Sun Keqin, a geographer at the China University of Geosciences, said the crater was verified through scientific measures that cannot be refuted.
"Everyone wants to lay claim to being the home of the first meteor crater," Sun said. "The local government has put a lot of emphasis on getting economic benefits for developing tourism through these craters."
Indeed, Xiuyan officials are already scrambling to develop the crater for tourism and research. They said the initial development plan has been finished with plans to establish a geological park. Chen Ming, the leader of the research team that discovered the crater, said the crater will help for studies into Earth's formation and evolution, as well as probes to the moon and into outer space.

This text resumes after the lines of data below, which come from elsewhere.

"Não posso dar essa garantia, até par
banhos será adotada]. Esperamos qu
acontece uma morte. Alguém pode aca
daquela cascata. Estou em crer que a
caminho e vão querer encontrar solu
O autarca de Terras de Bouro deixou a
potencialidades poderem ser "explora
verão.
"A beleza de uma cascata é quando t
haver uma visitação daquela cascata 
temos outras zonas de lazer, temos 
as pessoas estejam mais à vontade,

Chen, who works at the Chinese Academy of Sciences' Guangzhou Institute of Geochemistry, has been looking for a crater in China since 2006 after more than a decade of research on the impact of celestial bodies, which include meteors. He and his team began drilling at the site of the Xiuyan crater in March 2009 after targeting the Liaoning area for his first place to look. Several scientists before Chen had explored Xiuyan before – in 1982 and 2000 – but none had ever produced any evidence of a crater.
It took only six months for Chen and his team to find some. In a sample taken from deep underground, they found coesite, a mineral rock that forms under very high pressure, providing strong evidence for a meteorite impact event.
"I was lucky," Chen said. "I found all the evidence I need in this one hole."
Geologists usually drill five to six holes in a line for rock samples to boost their chances of finding what they need. Chen drilled only one hole, 11 centimeters wide, in the middle of the crater.
Chen said that according to estimations, the diameter of the meteorite that formed the crater was less than 100 meters, while the energy from the blast would have been insufficient to pierce through the Earth's crust. He said that no chemicals could have been released to form minerals, but the impact was large enough – the equivalent of 400 to 500 Hiroshima atomic bombs – to vaporize the meteorite.